Retrieval API Workaround
Previous: Discovery Engine answer endpoint restrictions.
Solution: StreamAssist API adoption.
Result: Fully functional enterprise retrieval.
Authentication Reliability
Previous: Service account authentication failures.
Solution: Per-user OAuth bearer token injection.
Result: Zero authorization failures.
Full Citation Coverage
Previous: Flash model responses without citations.
Solution: Gemini Pro retrieval with text grounding metadata.
Result: 3–15 citations per answer.
Zero Incremental AI Cost
Previous: Per-token Vertex AI inference costs.
Solution: All retrieval and synthesis workloads executed through Gemini Enterprise licensing.
Result: ₹0 incremental AI cost per query regardless of usage volume.
Technical Innovation
Two-Layer Document Intelligence Architecture
Phase 1 ensures document quality and governance.
Phase 2 makes organizational knowledge discoverable through conversational AI.
AppScript-to-Cloud-Run Migration
The backend was re-platformed during development without service interruption while improving scalability and operational control.
Keyless Domain-Wide Delegation
JWT signing through Google’s IAM Credentials API eliminated the need for service account JSON keys.
StreamAssist-First Retrieval
StreamAssist replaced Discovery Engine’s blocked answer endpoint and became the primary retrieval mechanism.

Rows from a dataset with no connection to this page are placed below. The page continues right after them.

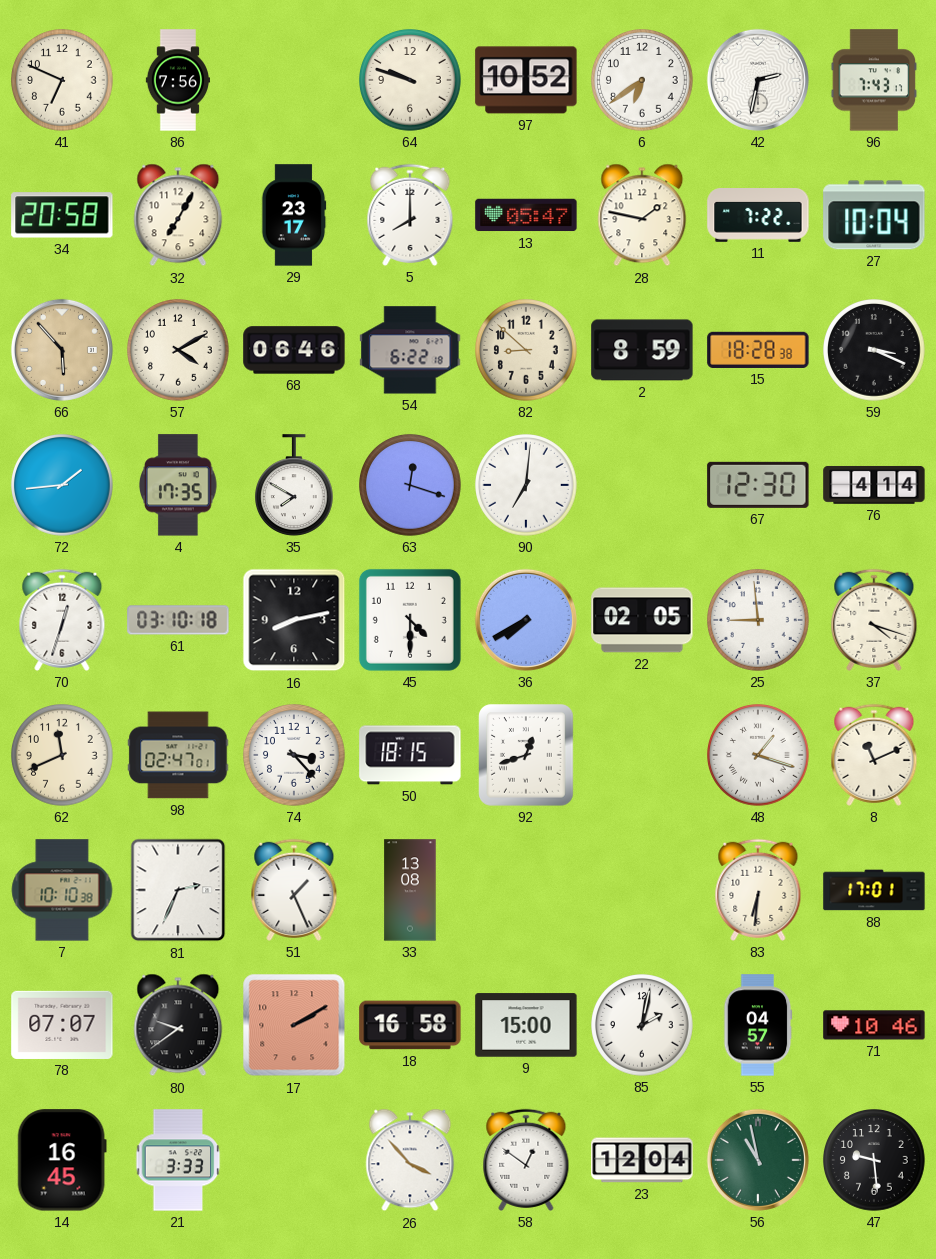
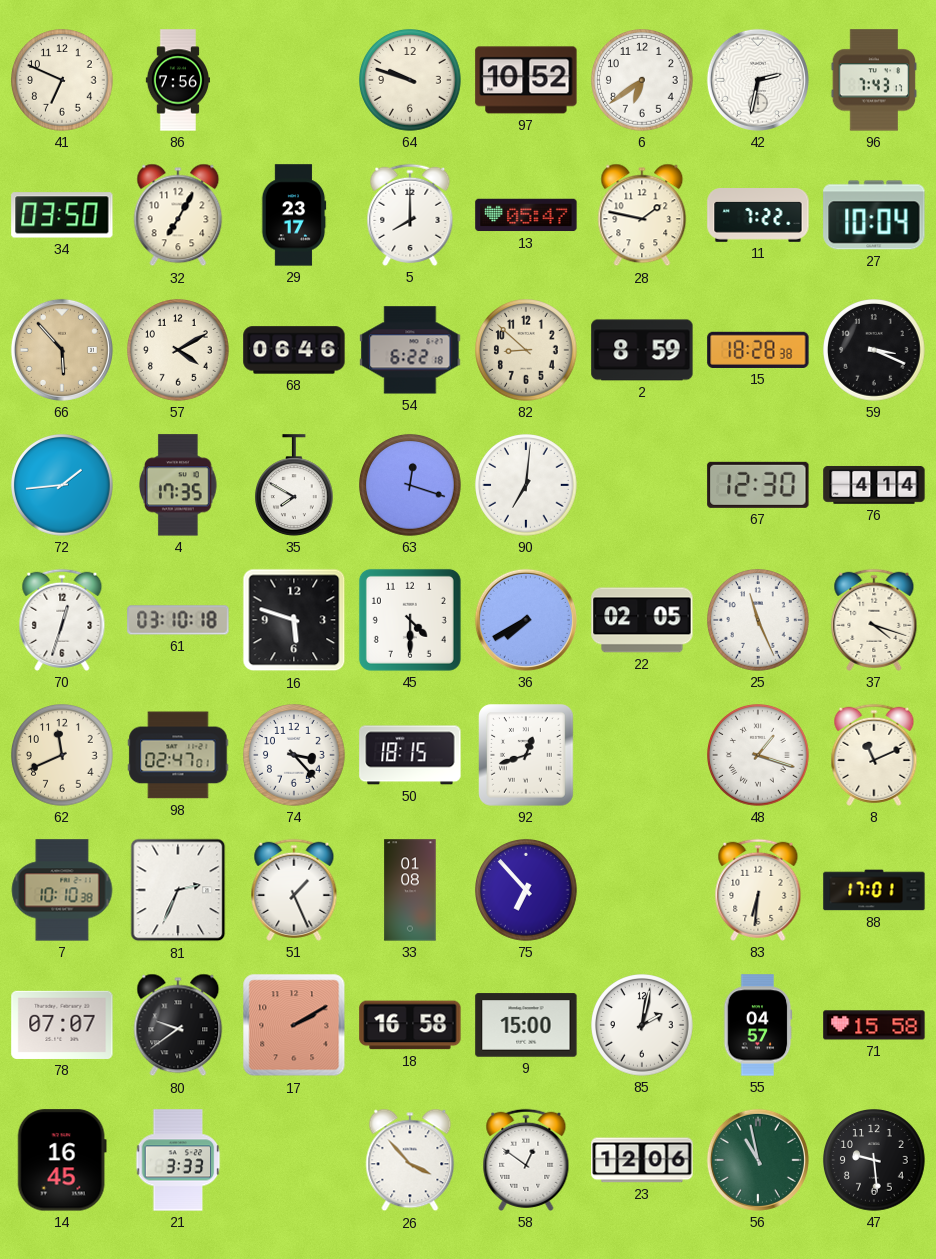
34: 20:58 -> 03:50
16: 8:13 -> 5:48
25: 8:59 -> 11:26
33: 13:08 -> 01:08
75: none -> 6:53
71: 10:46 -> 15:58
23: 12:04 -> 12:06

OPT-5 Speculative Prefetch
Parallel candidate retrieval and intent classification reduced overall query latency.
Zero-Vertex Pipeline
All retrieval, classification, evaluation, and synthesis workloads execute through Gemini Enterprise rather than Vertex LLM agents.
Pro and Flash Model Strategy
Gemini Pro handles retrieval and citation generation.
Gemini Flash handles intent classification for lower latency and cost.
Wohlig’s Approach
Defined requirements and designed the governance platform architecture.
Built the governance ecosystem, including templates, audit workflows, Chrome extensions, and submission processes.
Migrated the backend from Apps Script to Cloud Run.
Implemented adoption and governance automation, including nudges, meeting monitoring, escalation workflows, and domain-wide delegation.
Completed user acceptance testing and production rollout for Phase 1.
Diagnosed limitations of no-code Gemini Enterprise agents, including Discovery Engine restrictions and citation limitations.
Iteratively evolved the ADK architecture through six versions before arriving at the production-ready Zero-Vertex Pipeline.
Deployed the solution on Vertex AI Agent Engine, registered the ADK agent in Gemini Enterprise Agent Space, and completed organization-wide rollout.
About Meesho
Meesho is India’s leading social commerce platform, enabling millions of small businesses to sell online. Its BHAG-driven operating model generates a large volume of strategic planning documents, making enterprise knowledge discovery and governance critical to operational effectiveness.
About Wohlig Transformations Pvt. Ltd.
Founded in 2015, Wohlig Transformations specializes in GenAI and DevOps solutions, with more than 160 professionals serving clients across India and the United Kingdom.